======== Source information

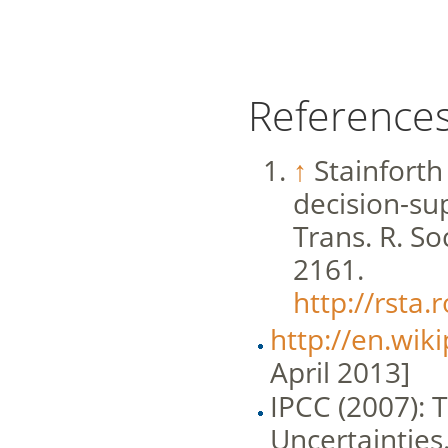
Reference
↑
Stainforth
decision-sup
Trans. R. So
2161.
http://rsta.
http://en.wik
April 2013]
IPCC (2007):
Uncertainties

================

**Required action**
Your reply is the full set of entries reproduced exactly, with images omitted.

**Exercise output**
Reference
↑
Stainforth
decision-sup
Trans. R. So
2161.
http://rsta.
http://en.wik
April 2013]
IPCC (2007):
Uncertainties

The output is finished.